I have a Canon PowerShot A720IS. I had it set on superfine resolution and large image size because that records at 8Mb, which I assumed would be the sharpest resolution. Actually, the images come out at 4Mb for some reason. I was also shooting at “ISO 1600,” which I know with film would mean more grain, but I figured the large capture would counterbalance that.

I recently took a few pictures at work and the grain (when printed) was dismaying, and that was in prints that were only 4x6. An art teacher said I should have shot them with available light instead of flash—which seems counterintuitive to me…when pictures were grainy from 35mm, I knew I should have used flash. In this case, the camera was on a tripod maybe 8 feet away (flash is good to 12 feet). Did the ambient light fool the meter?

I used to shoot a lot with a Nikon FM and a Minolta X-700, so I understand things like stopping down for greater depth of field, faster shutter speeds to freeze action, and so on. But perhaps my film experience is causing me to do the wrong thing with digital.

Another thing I hadn’t known when I bought the camera a couple months ago: it has very limited f/stops. I just assumed it would go to f/16 or maybe even f/32, but it only goes from f/2.8 (4.8 tele) to f/8. It has a full range of shutter speeds (up to 1/2000 sec in most modes). Just a tangent for anybody thinking of adding one to his camera bag.

***The owners’ manual says it has two shutters, when I wouldn’t think it has even one. After all, it probably uses the same sensors to show the image in the LCD as it uses to capture. Taking a picture would seem to be just a matter of switching from viewing to recording.
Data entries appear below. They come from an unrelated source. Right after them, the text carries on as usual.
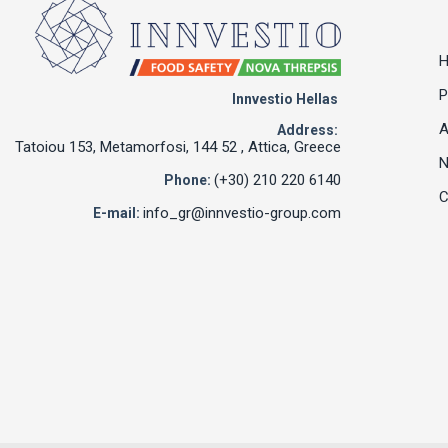
P
Innvestio Hellas
A
Address:
Tatoiou 153, Metamorfosi, 144 52 , Attica, Greece
(+30) 210 220 6140
Phone:
C
info_gr@innvestio-group.com
E-mail:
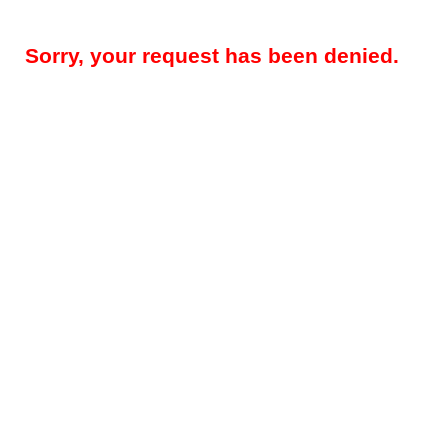
Sorry, your request has been denied.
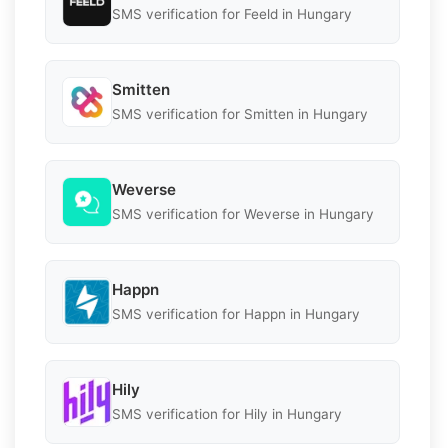
SMS verification for Feeld in Hungary
Smitten
SMS verification for Smitten in Hungary
Weverse
SMS verification for Weverse in Hungary
Happn
SMS verification for Happn in Hungary
Hily
SMS verification for Hily in Hungary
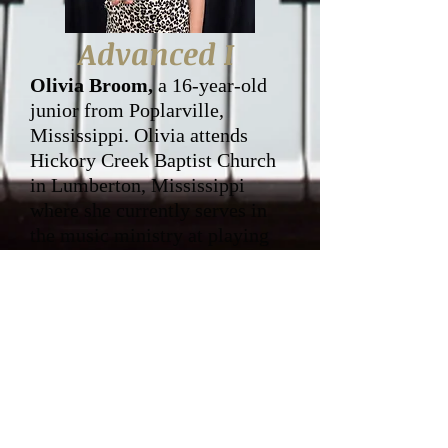
Advanced I
Olivia Broom,
a 16-year-old
junior from Poplarville,
Mississippi. Olivia attends
Hickory Creek Baptist Church
in Lumberton, Mississippi
where she currently serves in
the music ministry at playing
the piano and singing in the
choir. Olivia has been a student
at Gospel Singers of America
for four years. Olivia is very
grateful for the musical
training she has received at
GSofA and how much she has
grown spiritually while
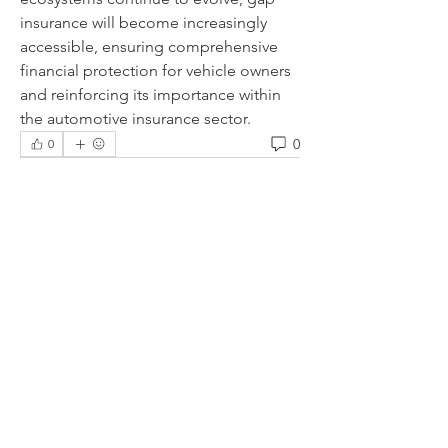
insurance will become increasingly 
accessible, ensuring comprehensive 
financial protection for vehicle owners 
and reinforcing its importance within 
the automotive insurance sector.
0
0
Escreva um comentário
About
Welcome to the group! You can
connect with other members, ge
...
Read more
Members
lauhangransmost1986
Follow
lauhangransmost1986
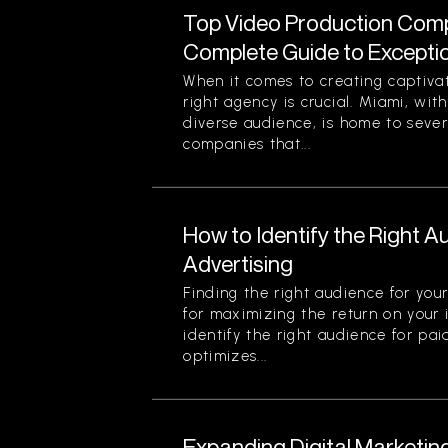
Top Video Production Compa
Complete Guide to Exception
When it comes to creating captiva
right agency is crucial. Miami, with
diverse audience, is home to seve
companies that...
How to Identify the Right A
Advertising
Finding the right audience for your
for maximizing the return on your
identify the right audience for pai
optimizes...
Expanding Digital Marketin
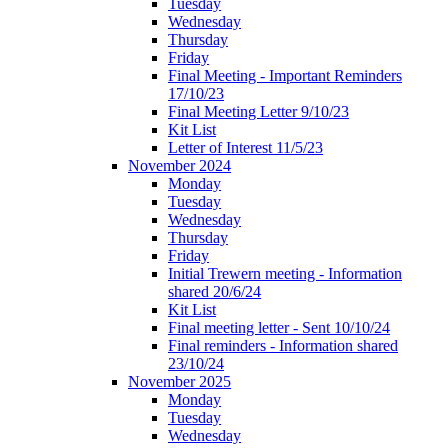
Tuesday
Wednesday
Thursday
Friday
Final Meeting - Important Reminders
17/10/23
Final Meeting Letter 9/10/23
Kit List
Letter of Interest 11/5/23
November 2024
Monday
Tuesday
Wednesday
Thursday
Friday
Initial Trewern meeting - Information
shared 20/6/24
Kit List
Final meeting letter - Sent 10/10/24
Final reminders - Information shared
23/10/24
November 2025
Monday
Tuesday
Wednesday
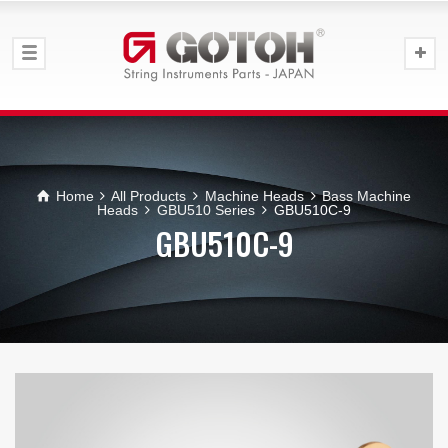
Home
All Products
Machine Heads
Bass Machine
Heads
GBU510 Series
GBU510C-9
GBU510C-9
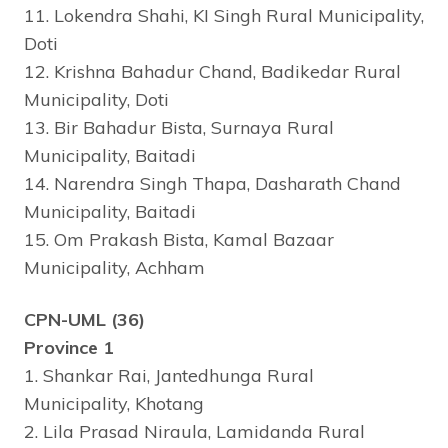
11. Lokendra Shahi, KI Singh Rural Municipality,
Doti
12. Krishna Bahadur Chand, Badikedar Rural
Municipality, Doti
13. Bir Bahadur Bista, Surnaya Rural
Municipality, Baitadi
14. Narendra Singh Thapa, Dasharath Chand
Municipality, Baitadi
15. Om Prakash Bista, Kamal Bazaar
Municipality, Achham
CPN-UML (36)
Province 1
1. Shankar Rai, Jantedhunga Rural
Municipality, Khotang
2. Lila Prasad Niraula, Lamidanda Rural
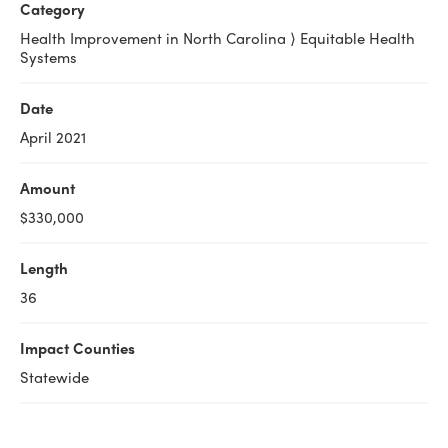
Category
Health Improvement in North Carolina ⟩ Equitable Health
Systems
Date
April 2021
Amount
$330,000
Length
36
Impact Counties
Statewide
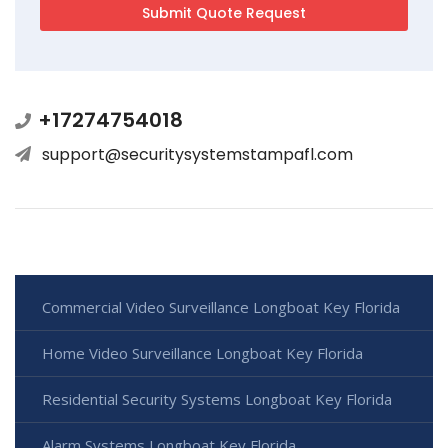
+17274754018
support@securitysystemstampafl.com
Commercial Video Surveillance Longboat Key Florida
Home Video Surveillance Longboat Key Florida
Residential Security Systems Longboat Key Florida
Alarm Systems Longboat Key Florida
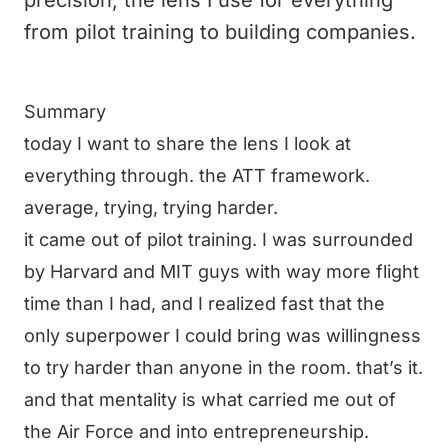
precision, the lens I use for everything
from pilot training to building companies.
Summary
today I want to share the lens I look at
everything through. the ATT framework.
average, trying, trying harder.
it came out of pilot training. I was surrounded
by Harvard and MIT guys with way more flight
time than I had, and I realized fast that the
only superpower I could bring was willingness
to try harder than anyone in the room. that’s it.
and that mentality is what carried me out of
the Air Force and into entrepreneurship.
I made test shots that indicate that the ISO seems to be the biggest factor in generating awful “grain.” I use quotation marks because it’s beyond grain, like the difference between a grain of rice and a rice cake. Hopefully by staying at or below ISO 400 results will be improved.

It would seem to me that making a larger image and having finer resolution are essentially two ways of achieving the same thing. So why are there separate settings? You can easily resize them with Paint, Photoshop, etc. and either the resolution is there or it isn’t.

Here are some technical questions regarding flash.

As with most point-and-shoots, the flash range is limited. From using SLR’s, I supposed that this would operate on similar principles. For example, when buying a flash the guide number would be listed in feet or meters for a given ASA/ISO. If a flash had 100GN with ASA 100 in feet, that meant dividing by the distance to determine aperture. @25 feet, use f/4. @10 feet, use f/10. With more sensitive film, that number would change. For ASA 400 film, the GN would double…for K25 it would be be half.

Issue #1: With this camera the flash distance is 12 feet. Period. It doesn’t matter what ISO is selected. That’s all you get. HUH?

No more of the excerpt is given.